The white floor was a square forty feet to a side. The symbol at its center was that of the entwined comets, in jet and scarlet, three feet across. Marika stood upon the focus of the mandala.
There were no furnishings and no lighting in that chamber. It stirred with echoes constantly.
Marika's eyes were sealed. She tried to control her breathing so no sound would echo anywhere. She strove under Gorry's merciless gaze.
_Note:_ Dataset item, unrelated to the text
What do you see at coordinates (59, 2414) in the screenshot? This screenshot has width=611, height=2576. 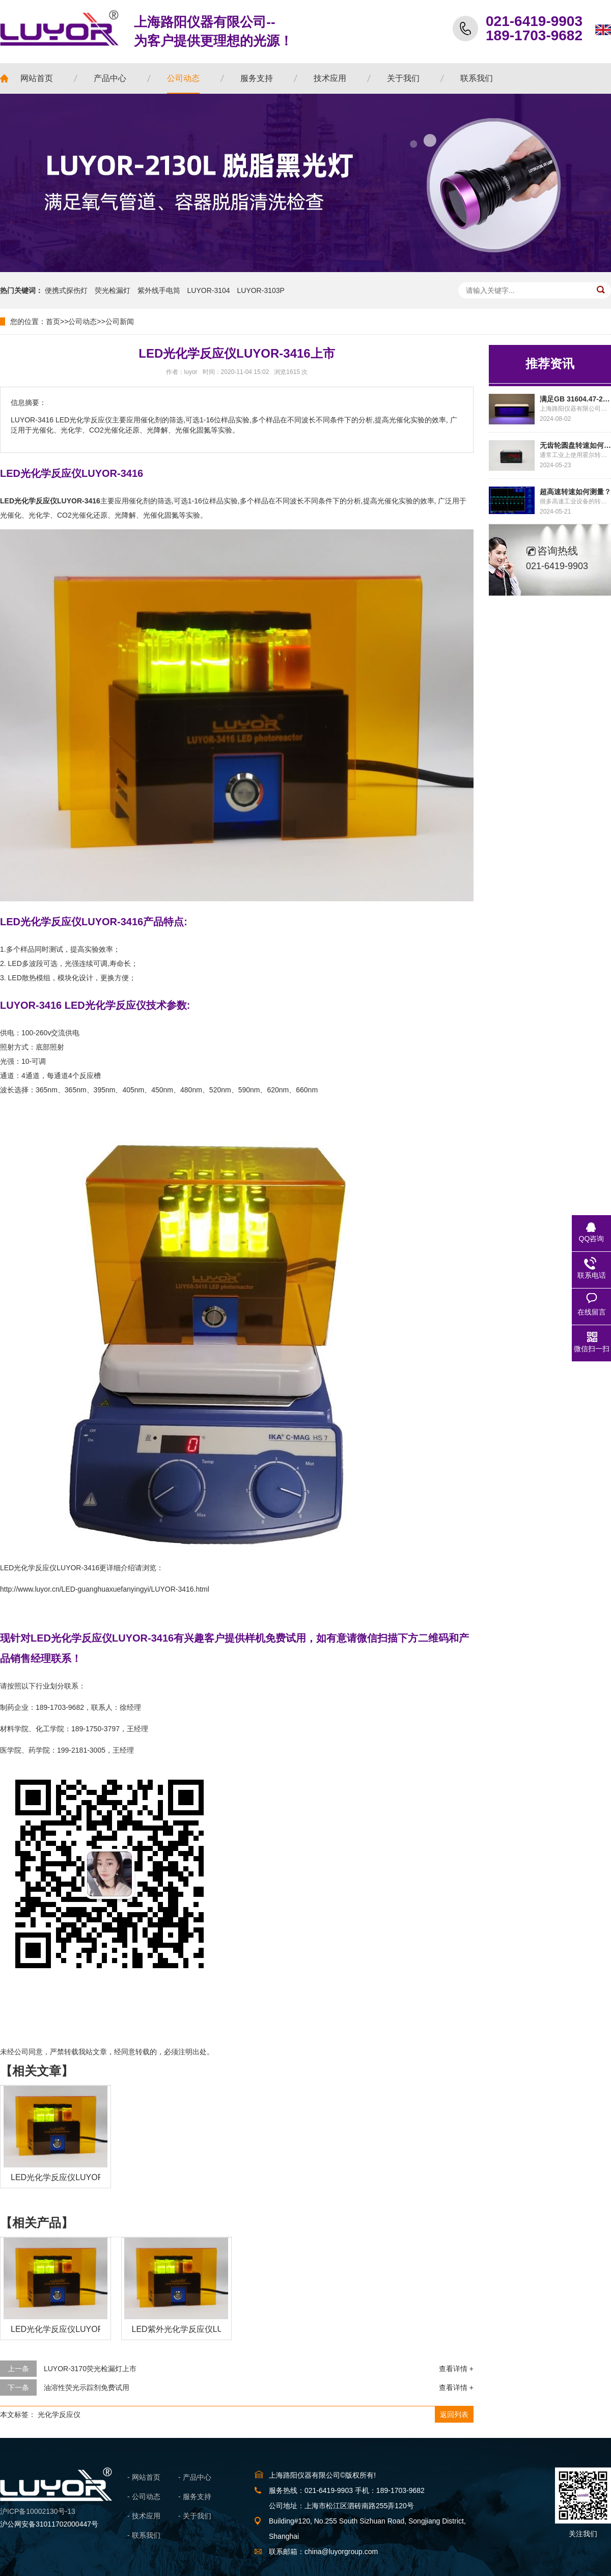 I see `光化学反应仪` at bounding box center [59, 2414].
Her instructress leaned on the rail of the balustrade, motionless as stone, a dark silhouette hovering. All the light leaking through the windows seemed to concentrate on Marika.
Outside, winter flaunted its chill and howl, though the spring melt should have begun. It was time trees were budding. Snowflowers should have been opening around the last branch-shaded patches of white. But, instead, another blizzard raged into its third day and third foot of gritty powder snow.
Marika could not put that out of her mind. It meant continued hard times in the upper Ponath. It meant late plantings, poor hunting, and almost certain trouble with nomads again next winter, no matter how mild.
Very little news from the upper Ponath reached the packfast. What did come was grim. The nomads had decimated several more packsteads, even without their wehrlen to lead them. Other packsteads, unable to sustain a winter so long, had turned grauken.
Civilization had perished in the upper Ponath.
Summer would not be much of a respite, for there would be little game left after a winter so cruel.
There had been no word from the Degnan packstead. The fate of the Laspe remained a mystery.